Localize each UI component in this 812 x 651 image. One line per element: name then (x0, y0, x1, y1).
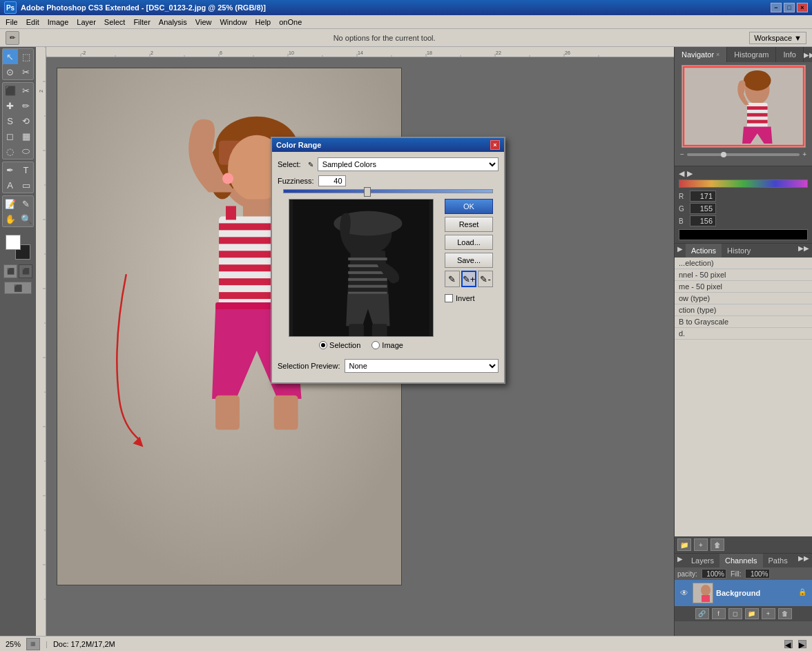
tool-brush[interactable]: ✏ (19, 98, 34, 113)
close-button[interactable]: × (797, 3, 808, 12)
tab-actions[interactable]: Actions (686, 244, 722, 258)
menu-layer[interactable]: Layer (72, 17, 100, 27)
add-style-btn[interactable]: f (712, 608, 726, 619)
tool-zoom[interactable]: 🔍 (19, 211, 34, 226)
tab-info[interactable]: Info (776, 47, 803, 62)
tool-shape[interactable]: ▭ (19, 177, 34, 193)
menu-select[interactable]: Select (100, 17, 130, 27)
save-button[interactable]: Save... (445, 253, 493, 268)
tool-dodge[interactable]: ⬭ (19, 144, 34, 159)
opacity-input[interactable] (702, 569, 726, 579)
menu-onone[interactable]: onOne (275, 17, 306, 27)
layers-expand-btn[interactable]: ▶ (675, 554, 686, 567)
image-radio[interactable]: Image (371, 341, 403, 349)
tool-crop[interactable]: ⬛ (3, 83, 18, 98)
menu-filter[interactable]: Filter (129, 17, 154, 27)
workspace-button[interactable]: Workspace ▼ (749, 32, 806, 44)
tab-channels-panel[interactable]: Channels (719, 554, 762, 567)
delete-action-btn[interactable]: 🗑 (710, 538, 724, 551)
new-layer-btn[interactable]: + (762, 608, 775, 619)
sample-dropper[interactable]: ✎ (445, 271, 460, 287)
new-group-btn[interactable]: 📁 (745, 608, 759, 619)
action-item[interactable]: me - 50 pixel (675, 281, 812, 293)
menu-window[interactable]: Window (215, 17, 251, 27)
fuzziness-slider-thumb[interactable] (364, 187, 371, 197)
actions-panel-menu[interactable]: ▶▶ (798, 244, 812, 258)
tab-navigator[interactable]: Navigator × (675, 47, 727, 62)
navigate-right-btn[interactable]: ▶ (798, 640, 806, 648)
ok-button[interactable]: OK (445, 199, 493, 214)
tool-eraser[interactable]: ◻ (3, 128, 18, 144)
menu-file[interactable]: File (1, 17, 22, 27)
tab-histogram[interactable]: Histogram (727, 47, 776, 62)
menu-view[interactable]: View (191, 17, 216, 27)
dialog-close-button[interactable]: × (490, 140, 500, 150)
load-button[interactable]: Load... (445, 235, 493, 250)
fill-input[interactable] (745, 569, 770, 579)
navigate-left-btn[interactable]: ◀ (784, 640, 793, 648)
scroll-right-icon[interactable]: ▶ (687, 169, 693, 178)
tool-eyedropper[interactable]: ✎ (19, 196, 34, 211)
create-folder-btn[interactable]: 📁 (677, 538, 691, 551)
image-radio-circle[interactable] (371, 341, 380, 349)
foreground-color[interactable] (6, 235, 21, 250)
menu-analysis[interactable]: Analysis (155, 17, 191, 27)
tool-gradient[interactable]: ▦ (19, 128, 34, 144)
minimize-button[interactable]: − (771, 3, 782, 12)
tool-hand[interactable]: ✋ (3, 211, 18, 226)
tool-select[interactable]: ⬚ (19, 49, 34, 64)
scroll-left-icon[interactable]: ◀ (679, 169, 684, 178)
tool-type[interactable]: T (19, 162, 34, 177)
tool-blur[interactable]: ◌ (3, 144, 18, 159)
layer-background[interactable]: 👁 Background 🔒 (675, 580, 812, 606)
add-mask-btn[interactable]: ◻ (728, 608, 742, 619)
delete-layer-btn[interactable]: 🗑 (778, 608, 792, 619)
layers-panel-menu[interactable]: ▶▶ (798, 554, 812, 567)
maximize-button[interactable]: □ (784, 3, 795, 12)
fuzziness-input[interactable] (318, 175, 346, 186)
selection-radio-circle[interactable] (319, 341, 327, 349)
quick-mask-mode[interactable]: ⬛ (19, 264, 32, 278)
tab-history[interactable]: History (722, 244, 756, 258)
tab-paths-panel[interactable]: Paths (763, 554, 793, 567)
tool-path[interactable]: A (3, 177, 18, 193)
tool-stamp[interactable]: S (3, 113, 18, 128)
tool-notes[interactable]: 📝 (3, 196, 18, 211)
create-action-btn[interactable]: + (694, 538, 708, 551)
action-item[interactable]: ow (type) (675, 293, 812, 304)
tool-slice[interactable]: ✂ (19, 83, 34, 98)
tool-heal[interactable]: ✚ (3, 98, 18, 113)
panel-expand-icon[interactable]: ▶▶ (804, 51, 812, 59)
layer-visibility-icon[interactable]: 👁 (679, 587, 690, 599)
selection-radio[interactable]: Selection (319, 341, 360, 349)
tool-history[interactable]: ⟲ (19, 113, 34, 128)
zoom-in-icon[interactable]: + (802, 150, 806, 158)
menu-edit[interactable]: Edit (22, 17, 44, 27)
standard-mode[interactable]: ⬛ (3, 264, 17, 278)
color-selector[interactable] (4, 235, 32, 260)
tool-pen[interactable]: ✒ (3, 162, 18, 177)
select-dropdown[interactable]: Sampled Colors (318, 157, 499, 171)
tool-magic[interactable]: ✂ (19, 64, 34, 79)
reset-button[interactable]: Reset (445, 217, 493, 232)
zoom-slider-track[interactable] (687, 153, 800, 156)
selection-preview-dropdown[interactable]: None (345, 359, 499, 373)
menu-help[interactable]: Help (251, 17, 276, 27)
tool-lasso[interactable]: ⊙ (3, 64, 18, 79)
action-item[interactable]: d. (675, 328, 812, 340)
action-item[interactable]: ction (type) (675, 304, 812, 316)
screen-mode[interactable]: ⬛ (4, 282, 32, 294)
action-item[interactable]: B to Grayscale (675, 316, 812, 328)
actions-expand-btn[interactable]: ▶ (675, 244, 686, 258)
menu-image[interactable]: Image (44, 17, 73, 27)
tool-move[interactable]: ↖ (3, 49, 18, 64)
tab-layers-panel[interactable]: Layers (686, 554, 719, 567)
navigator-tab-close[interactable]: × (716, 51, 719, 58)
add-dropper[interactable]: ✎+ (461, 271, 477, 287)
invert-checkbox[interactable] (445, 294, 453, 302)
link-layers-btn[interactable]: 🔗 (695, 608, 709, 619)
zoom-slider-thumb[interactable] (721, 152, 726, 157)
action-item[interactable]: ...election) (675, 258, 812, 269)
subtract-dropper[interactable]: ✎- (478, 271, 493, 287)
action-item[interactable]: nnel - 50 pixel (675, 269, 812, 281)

> **ABOUT THIS TASK**: From the listing above, collect every line that mentions the word "left".

> **YOUR SOLUTION**:
navigate-left-btn[interactable]: ◀ (784, 640, 793, 648)
scroll-left-icon[interactable]: ◀ (679, 169, 684, 178)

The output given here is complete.